What you will do. Exclude the pictures; give every entry again exactly as written.

╭─ Records supplied

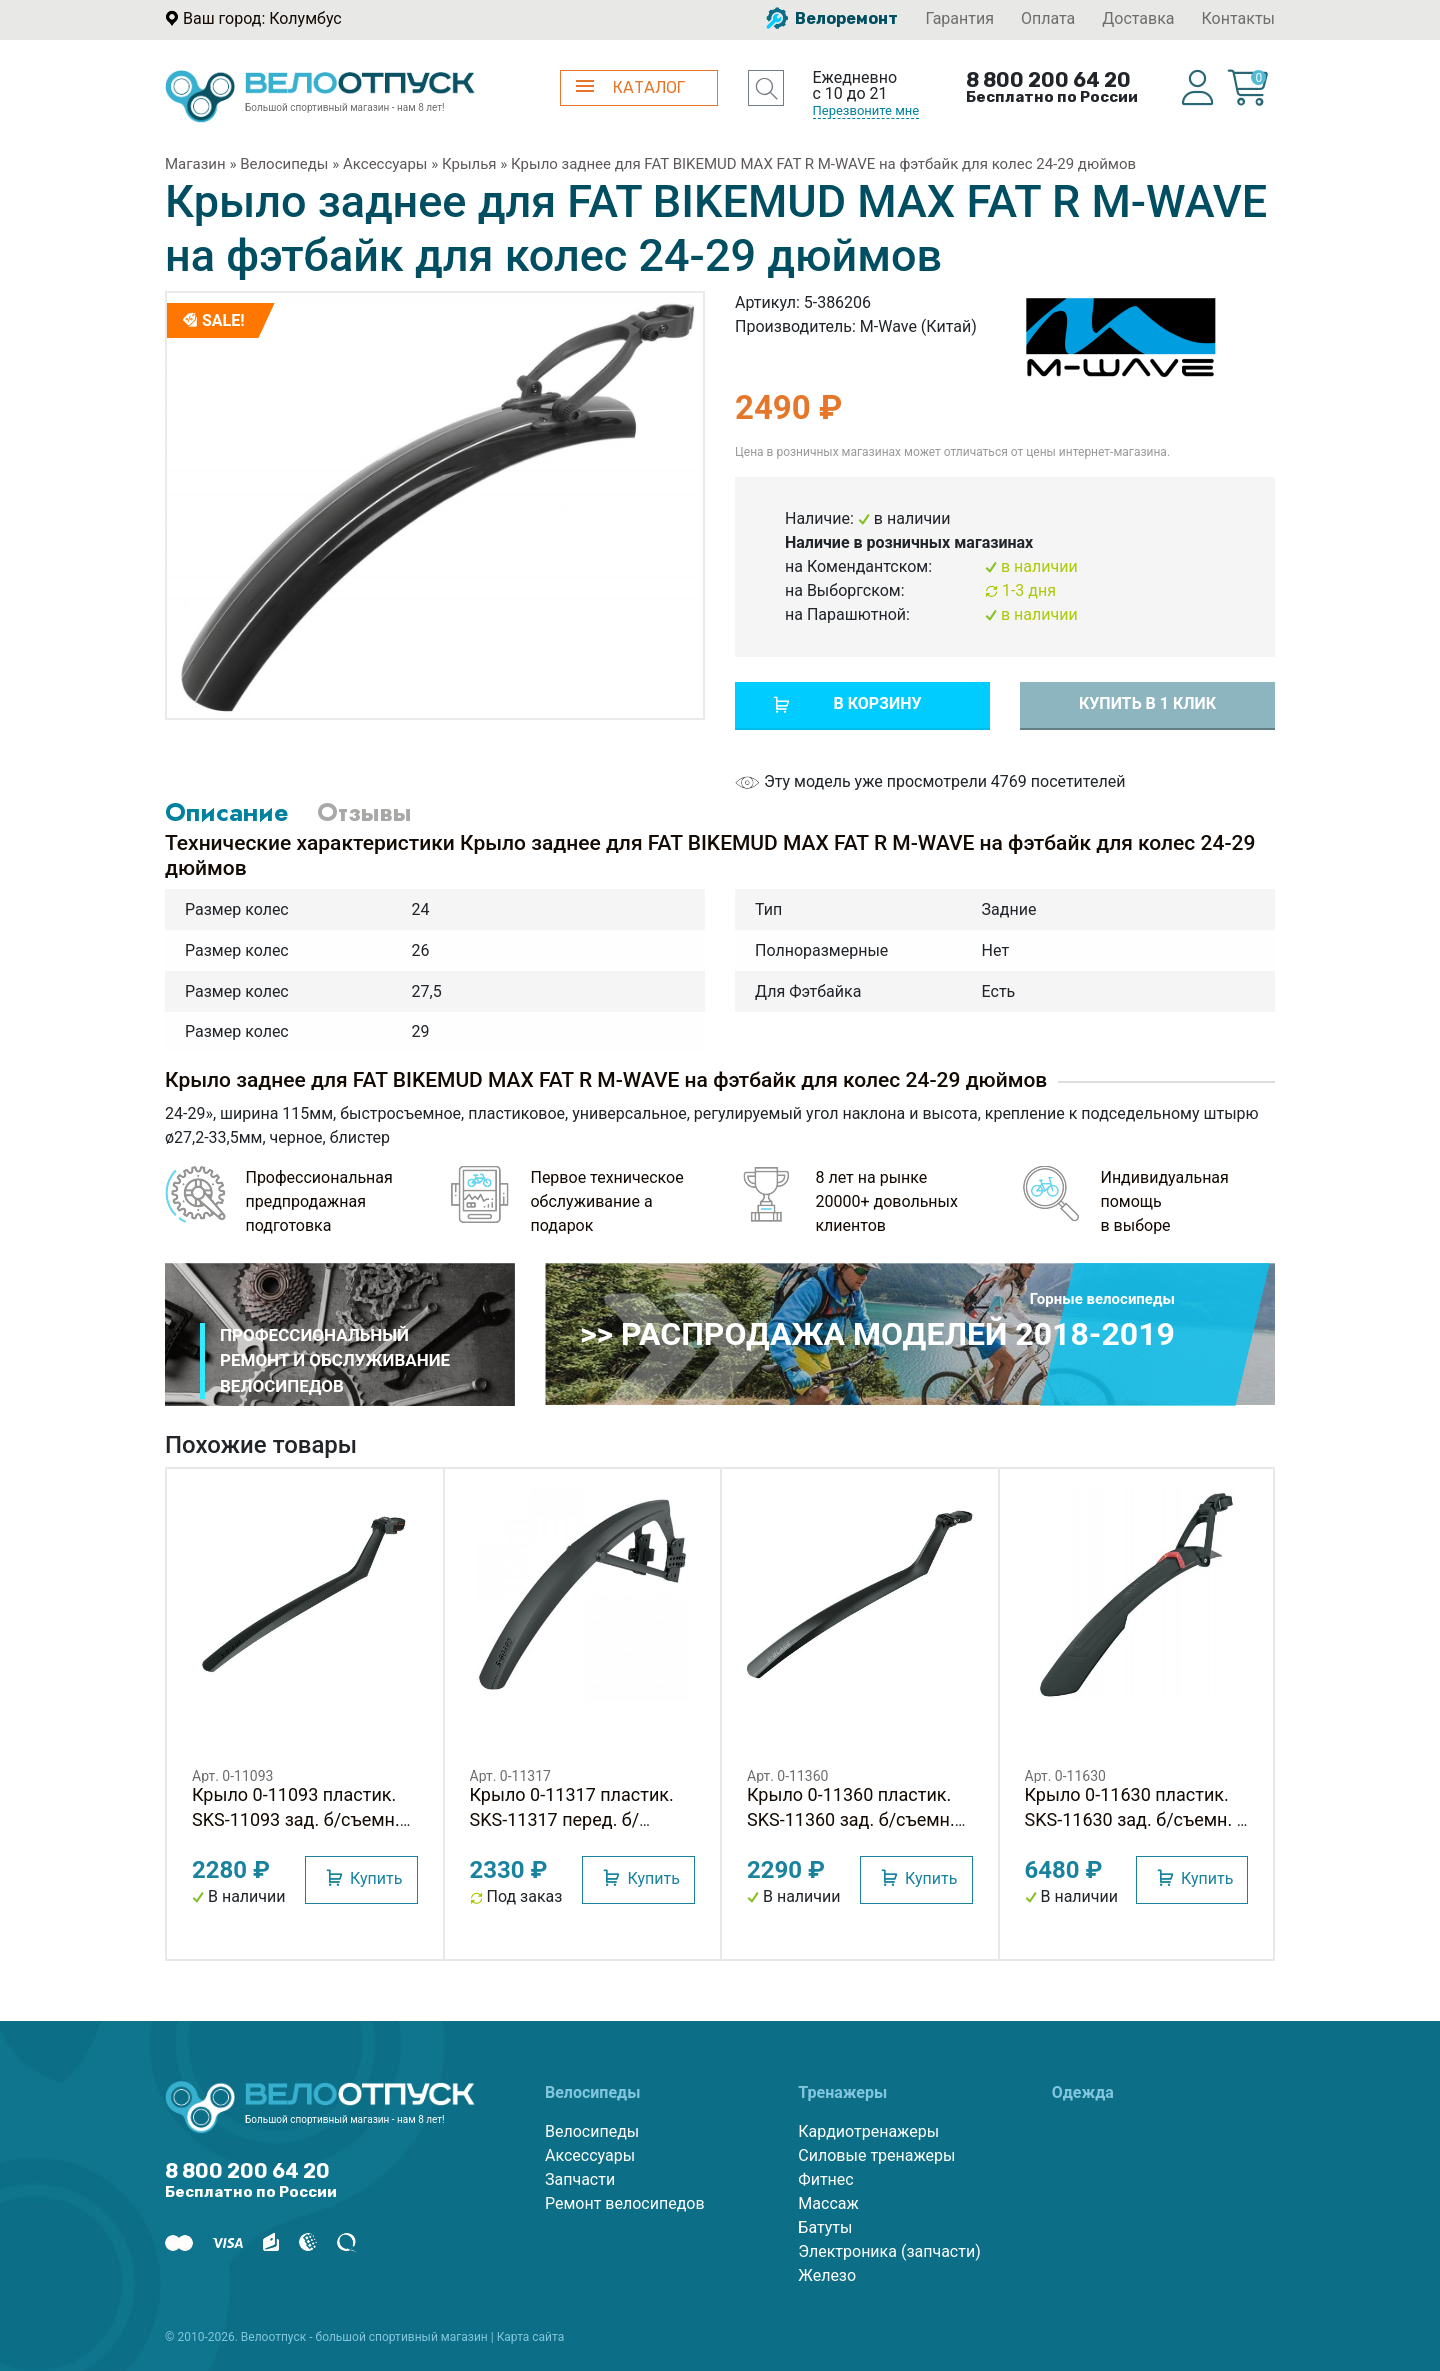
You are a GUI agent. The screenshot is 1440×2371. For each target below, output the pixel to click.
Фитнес (825, 2179)
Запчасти (580, 2179)
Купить (376, 1878)
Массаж (828, 2203)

╰─

Task answer.
You are a GUI agent. The screenshot is 1440×2371. For each target below, output the pixel to click.
Фитнес (825, 2179)
Запчасти (580, 2179)
Купить (376, 1878)
Массаж (828, 2203)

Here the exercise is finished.